Widerstand gegen die Straßen- und Schienenverbindung regt sich vor allem in den Gemeinden im Osten von Schleswig-Holstein, die von Bau und Zubringerverkehr betroffen wären. Das Bauprojekt selbst, 2008 in einem Staatsvertrag zwischen Deutschland und Dänemark besiegelt, ist noch in einem frühen Planungsstadium. Es ist bislang offen, ob die Verbindung auf der sogenannten Vogelfluglinie zwischen Hamburg und Kopenhagen als Brücke oder Tunnel realisiert werden soll. Die zuständige dänische Projektgesellschaft A/S Femern empfahl jüngst den Bau eines Tunnels. Die Entscheidung darüber liegt beim dänischen Verkehrsminister.

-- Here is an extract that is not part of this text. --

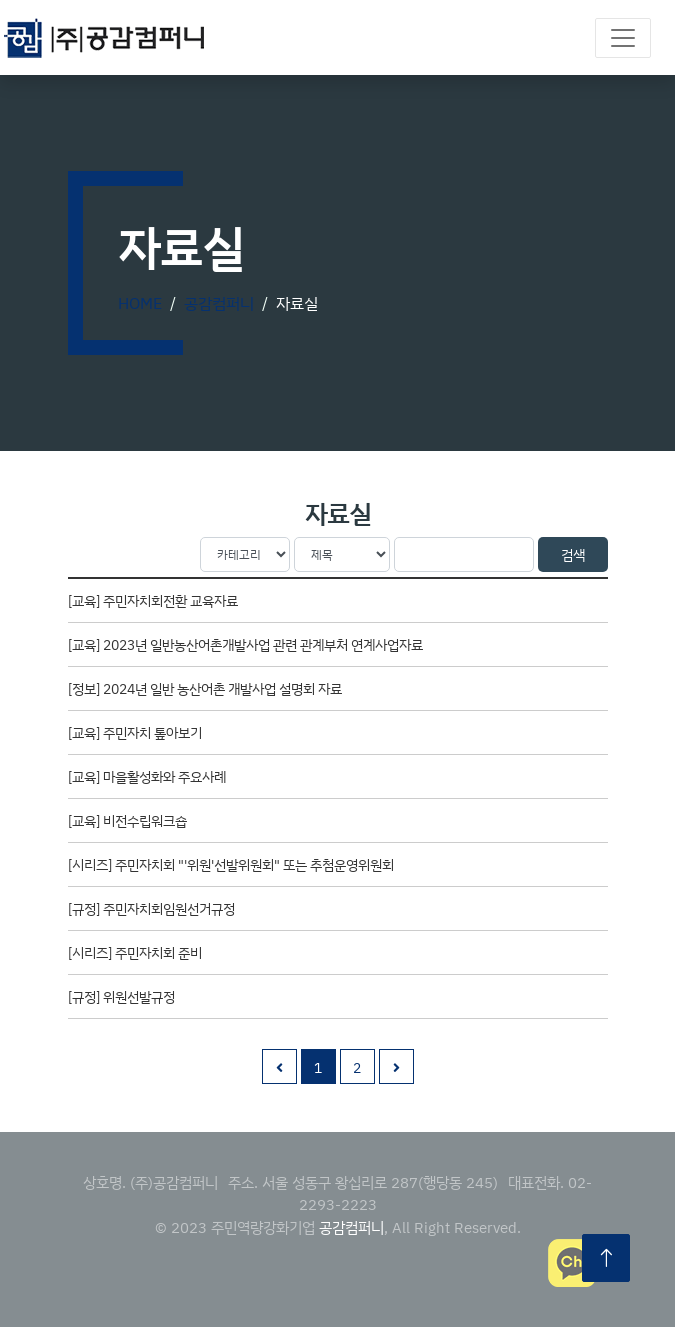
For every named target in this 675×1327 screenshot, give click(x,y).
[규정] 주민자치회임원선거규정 (151, 908)
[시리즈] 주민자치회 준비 (135, 952)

"Ergebnisoffene" Diskussion gefordert
Aus schleswig-holsteinischer Sicht gravierender ist ohnehin die sogenannte Hinterlandanbindung des nach offiziellen Angaben mehr als fünf Milliarden Euro teuren Großbauwerks, das ab 2014 entstehen soll. Um die Fehmarnbeltquerung zur transeuropäischen Hauptverkehrsachse zu machen, soll die Bahnstrecke zwischen Hamburg, Lübeck und Fehmarn durchgehend zweigleisig ausgebaut werden und laut Betriebsprognose 75 Güterzügen pro Tag und Richtung als Transporttrasse dienen.
Das stößt in den schleswig-holsteinischen Küstenorten, die vor allem vom Tourismus leben, auf Kritik. Eine vom Kreis Ostholstein in eigener Initiative vorgelegte Betroffenheitsanalyse warnt vor den Folgen. Vor diesem Hintergrund begrüßt auch das Aktionsbündnis gegen eine feste Fehmarnbeltquerung den Vorstoß für eine neue Debatte über das Projekt im Rahmen eines Mediationsverfahrens nach dem Vorbild von "Stuttgart 21".
Der Sinn der festen Querung müsse dringend "ergebnisoffen" neu diskutiert werden, fordert Malte Siegert, für das Großprojekt zuständiger Referent der Umweltschutzorganisation NABU und Vorsitzender des Aktionsbündnisses. Der Bau nütze zwar den Dänen, habe für Deutschland aber nur negative Folgen. "Es gibt keine vernünftige Lösung für Ostholstein." Es sei dringend an der Zeit, das bei einem transparenten neuen Verfahren in der Diskussion deutlich herauszustellen.
Carstensen sieht Mediation skeptisch
Die schleswig-holsteinische Landesregierung wiederum bleibt mit Blick auf eine Mediation bisher skeptisch. Ministerpräsident Peter Harry Carstensen (CDU) verwies mit Blick auf Stegners Forderung auf jene Diskussionsveranstaltungen, die Landesregierung, Bahn und dänische A/S Femern seit Jahren veranstalten. Es gebe bereits eine "intensiven Dialog mit den Betroffenen", betonte der Chef der in Kiel regierenden schwarz-gelben Koalition, der sich im September bei einer dieser Veranstaltungen sogar mit Eier hatte bewerfen lassen müssen. Die Situation sei nicht mit der in Stuttgart vergleichbar, heißt es auch bei der Bahn. Es gebe Gespräche, betonte ein Sprecher. "Hier wird miteinander geredet."